PJM Interconnection LLC’s board of managers on Feb. 13 directed PJM staff to submit a revised version of its energy price formation proposal for approval by the Federal Energy Regulatory Commission. The move comes after market participants failed to reach an agreement on a compromise proposal to update the energy reserve pricing rules. The board asked PJM to file a plan in line with that of the staff, with certain changes to reflect stakeholder discussions and feedback.
PJM issued a proposal in November 2017 to revise price formation rules in its energy markets by allowing all types of generators, both flexible and inflexible, to set the clearing price to accurately reflect the resources required to serve load to limit out-of-market payments. The plan has been under discussion since then, and last December, the board directed stakeholders to conclude deliberations by Jan. 31. PJM states criticized the “unnecessarily rushed timeline,” underscoring that the staff should be able to generate analyses that will inform stakeholders regarding the impacts of the revisions on market sellers and consumers.
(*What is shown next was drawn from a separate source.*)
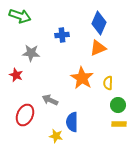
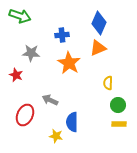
orange star: moved 13 px left, 15 px up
PJM states raised concerns regarding the potential for duplication between energy or ancillary markets and the capacity construct that would result in ratepayers paying twice for the same product or service. They also expressed opposition to “non-market and administratively determined market design elements” which fail to reflect value to ratepayers with regard to operating reserve quantity risks they could face. The proposed changes to the energy and operating reserve markets would raise costs to ratepayers and the grid operator has not demonstrated how they will be implemented in a way that maintains reasonable rates, the states said.